Di balik sepiring nasi yang tersaji setiap hari, terdapat perjalanan panjang yang penuh kesabaran, kerja keras, dan gotong royong. Bagi masyarakat pedesaan, sawah bukan sekadar tempat bercocok tanam, melainkan ruang kehidupan yang menghubungkan manusia dengan alam, musim, dan tradisi yang diwariskan lintas generasi. Melalui program Perjalanan Sebutir Nasi, anak-anak dan keluarga diajak menyusuri proses panjang tersebut agar semakin memahami asal makanan yang mereka konsumsi setiap hari.
Perjalanan diawali dengan berkeliling desa untuk mengenal kehidupan masyarakat agraris serta tahapan budidaya padi. Bersama warga setempat, peserta akan mendengar kisah tentang siklus pertanian, serta bagaimana alam menjadi sahabat utama bagi para petani dalam menghasilkan pangan.
Pengalaman kemudian berlanjut ke sawah melalui aktivitas membajak lahan menggunakan sapi, sebagaimana dilakukan masyarakat sebelum hadirnya mesin pertanian modern. Setelah itu, peserta akan mencoba tandur, yaitu menanam bibit padi secara tradisional dengan teknik mundur. Melalui aktivitas ini, anak-anak belajar bahwa setiap butir padi tumbuh dari proses yang membutuhkan ketelitian, kesabaran, dan kerja sama.

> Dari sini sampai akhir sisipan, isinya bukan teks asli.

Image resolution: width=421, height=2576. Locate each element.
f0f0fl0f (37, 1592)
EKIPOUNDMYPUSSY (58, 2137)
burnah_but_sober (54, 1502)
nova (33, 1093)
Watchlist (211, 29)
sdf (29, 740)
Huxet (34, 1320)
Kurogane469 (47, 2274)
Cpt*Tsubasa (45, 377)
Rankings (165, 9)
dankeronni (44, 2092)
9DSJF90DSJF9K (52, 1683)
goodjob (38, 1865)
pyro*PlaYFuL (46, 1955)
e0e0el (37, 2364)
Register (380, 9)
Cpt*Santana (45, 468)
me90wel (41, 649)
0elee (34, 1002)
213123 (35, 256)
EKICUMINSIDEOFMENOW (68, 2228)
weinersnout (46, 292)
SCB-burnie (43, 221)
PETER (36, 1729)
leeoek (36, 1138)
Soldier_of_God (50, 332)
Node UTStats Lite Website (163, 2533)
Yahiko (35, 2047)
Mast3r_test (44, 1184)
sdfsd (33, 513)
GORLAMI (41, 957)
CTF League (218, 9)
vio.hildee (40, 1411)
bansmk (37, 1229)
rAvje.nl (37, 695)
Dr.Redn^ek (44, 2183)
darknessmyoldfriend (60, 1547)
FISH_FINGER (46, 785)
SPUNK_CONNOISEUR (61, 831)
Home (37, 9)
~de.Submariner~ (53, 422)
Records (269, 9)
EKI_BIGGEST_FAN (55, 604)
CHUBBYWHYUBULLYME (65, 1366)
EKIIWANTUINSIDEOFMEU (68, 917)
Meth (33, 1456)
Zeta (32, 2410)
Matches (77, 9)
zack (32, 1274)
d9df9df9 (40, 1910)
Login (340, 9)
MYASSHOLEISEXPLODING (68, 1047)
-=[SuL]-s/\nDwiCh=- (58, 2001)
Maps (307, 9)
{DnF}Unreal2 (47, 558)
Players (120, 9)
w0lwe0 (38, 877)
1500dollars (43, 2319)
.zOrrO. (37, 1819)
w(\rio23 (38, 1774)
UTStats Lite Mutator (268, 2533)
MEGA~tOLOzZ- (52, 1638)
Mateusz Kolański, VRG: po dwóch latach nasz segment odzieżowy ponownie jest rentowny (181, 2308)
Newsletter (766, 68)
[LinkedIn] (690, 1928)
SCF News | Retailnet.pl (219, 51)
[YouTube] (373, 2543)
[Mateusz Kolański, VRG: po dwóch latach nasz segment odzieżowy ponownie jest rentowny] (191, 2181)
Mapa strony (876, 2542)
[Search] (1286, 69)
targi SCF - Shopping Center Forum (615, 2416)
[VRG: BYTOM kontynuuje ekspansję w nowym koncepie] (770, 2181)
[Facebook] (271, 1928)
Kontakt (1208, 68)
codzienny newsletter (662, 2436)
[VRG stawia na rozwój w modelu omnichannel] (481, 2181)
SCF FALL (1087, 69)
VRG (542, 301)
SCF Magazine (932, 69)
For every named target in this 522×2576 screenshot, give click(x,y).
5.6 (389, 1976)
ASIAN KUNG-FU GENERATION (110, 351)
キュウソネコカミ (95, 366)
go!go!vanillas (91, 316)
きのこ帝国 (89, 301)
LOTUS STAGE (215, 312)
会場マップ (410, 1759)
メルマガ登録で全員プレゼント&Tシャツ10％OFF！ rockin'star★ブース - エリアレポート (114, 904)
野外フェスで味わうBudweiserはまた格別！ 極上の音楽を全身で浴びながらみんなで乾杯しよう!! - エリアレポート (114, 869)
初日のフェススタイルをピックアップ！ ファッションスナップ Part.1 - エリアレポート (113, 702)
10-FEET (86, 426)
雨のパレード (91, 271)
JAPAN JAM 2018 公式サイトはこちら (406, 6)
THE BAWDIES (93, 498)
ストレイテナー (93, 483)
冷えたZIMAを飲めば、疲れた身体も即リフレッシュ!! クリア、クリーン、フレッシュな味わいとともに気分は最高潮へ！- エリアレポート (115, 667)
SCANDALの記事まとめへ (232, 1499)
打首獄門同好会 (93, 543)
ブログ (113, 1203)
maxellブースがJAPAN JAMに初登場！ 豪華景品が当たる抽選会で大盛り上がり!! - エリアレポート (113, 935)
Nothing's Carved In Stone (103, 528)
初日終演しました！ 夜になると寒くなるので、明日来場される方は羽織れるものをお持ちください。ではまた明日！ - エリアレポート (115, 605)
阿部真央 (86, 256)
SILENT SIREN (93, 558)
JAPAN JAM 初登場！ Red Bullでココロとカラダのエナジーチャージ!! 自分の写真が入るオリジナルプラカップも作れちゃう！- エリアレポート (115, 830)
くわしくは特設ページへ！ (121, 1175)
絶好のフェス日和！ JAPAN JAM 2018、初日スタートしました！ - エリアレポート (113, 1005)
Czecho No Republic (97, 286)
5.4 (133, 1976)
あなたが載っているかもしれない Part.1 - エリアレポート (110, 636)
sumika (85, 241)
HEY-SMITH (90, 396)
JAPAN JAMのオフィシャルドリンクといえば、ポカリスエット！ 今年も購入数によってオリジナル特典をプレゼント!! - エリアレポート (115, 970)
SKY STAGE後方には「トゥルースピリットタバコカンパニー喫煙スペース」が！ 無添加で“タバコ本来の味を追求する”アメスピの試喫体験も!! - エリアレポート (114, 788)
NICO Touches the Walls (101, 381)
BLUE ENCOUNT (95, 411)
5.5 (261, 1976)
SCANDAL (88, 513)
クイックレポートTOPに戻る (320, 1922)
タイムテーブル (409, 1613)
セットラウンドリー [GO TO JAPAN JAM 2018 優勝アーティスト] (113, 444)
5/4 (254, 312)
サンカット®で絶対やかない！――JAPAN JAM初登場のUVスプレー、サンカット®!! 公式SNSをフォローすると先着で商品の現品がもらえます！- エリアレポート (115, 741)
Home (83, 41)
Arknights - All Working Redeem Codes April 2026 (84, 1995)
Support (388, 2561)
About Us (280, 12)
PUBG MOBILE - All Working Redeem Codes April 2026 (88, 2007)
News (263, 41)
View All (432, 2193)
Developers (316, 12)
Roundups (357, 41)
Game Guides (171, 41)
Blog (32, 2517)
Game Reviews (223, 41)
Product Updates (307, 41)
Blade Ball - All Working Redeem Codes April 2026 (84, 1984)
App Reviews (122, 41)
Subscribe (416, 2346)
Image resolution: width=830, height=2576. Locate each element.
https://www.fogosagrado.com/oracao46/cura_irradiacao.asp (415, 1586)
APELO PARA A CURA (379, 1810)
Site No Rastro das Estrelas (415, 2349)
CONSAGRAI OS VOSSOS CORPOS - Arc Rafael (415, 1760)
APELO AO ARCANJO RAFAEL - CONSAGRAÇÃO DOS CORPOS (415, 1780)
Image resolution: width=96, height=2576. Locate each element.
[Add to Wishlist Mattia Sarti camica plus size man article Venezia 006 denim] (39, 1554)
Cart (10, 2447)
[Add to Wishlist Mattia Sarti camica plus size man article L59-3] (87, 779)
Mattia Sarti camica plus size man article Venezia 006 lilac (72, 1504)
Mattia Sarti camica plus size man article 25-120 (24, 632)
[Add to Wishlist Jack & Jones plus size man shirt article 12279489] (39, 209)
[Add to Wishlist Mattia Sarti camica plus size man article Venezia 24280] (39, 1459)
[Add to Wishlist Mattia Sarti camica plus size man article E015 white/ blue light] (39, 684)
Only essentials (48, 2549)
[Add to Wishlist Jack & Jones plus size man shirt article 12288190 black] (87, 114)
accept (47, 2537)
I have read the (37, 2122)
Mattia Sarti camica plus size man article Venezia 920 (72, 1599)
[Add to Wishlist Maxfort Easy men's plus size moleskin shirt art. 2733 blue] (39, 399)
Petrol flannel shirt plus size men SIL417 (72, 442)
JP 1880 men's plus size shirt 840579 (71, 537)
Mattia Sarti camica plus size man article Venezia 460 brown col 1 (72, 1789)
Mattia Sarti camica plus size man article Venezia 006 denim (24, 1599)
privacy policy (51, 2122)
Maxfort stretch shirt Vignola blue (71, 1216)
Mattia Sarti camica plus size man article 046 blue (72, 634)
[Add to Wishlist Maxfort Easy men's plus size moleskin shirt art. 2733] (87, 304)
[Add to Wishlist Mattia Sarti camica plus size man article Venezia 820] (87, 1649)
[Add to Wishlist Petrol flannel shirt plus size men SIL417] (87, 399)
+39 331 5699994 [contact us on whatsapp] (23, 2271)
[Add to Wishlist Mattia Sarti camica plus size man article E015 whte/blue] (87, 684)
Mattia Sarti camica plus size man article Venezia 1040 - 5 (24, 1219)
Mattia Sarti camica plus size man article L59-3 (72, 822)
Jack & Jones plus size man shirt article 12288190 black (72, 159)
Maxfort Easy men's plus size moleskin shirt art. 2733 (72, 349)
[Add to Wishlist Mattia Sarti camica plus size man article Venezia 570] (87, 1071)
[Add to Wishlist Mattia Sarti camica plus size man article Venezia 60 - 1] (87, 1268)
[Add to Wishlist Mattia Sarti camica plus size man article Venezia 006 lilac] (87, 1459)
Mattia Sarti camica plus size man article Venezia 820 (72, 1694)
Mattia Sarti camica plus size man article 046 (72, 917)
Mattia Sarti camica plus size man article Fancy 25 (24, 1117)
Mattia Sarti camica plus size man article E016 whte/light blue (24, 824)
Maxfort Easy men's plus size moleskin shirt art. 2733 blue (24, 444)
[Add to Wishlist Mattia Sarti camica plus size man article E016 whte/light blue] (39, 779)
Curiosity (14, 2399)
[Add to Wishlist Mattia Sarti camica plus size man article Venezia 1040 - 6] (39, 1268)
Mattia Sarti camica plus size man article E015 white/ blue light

Saat padi mulai menguning, peserta diajak menyusuri hamparan sawah untuk merasakan pengalaman memanen secara tradisional menggunakan ani-ani, alat panen yang telah digunakan masyarakat selama ratusan tahun. Perjalanan dilanjutkan dengan mengenal proses napeni, yaitu membersihkan hasil panen, serta menjemur gabah hingga siap memasuki tahap penggilingan. Rangkaian aktivitas ini memperlihatkan bahwa perjalanan sebutir nasi tidak berhenti saat padi dipanen, melainkan melalui berbagai proses sebelum akhirnya menjadi makanan yang kita nikmati setiap hari.
Sebagai penutup, peserta menikmati Sego Wiwit, hidangan tradisional yang disajikan masyarakat sebagai ungkapan syukur menjelang panen raya. Momen makan bersama ini menjadi ruang refleksi bagi anak-anak dan keluarga untuk menyadari bahwa setiap suapan nasi adalah hasil kerja keras banyak tangan, anugerah alam, dan budaya gotong royong yang patut dihargai.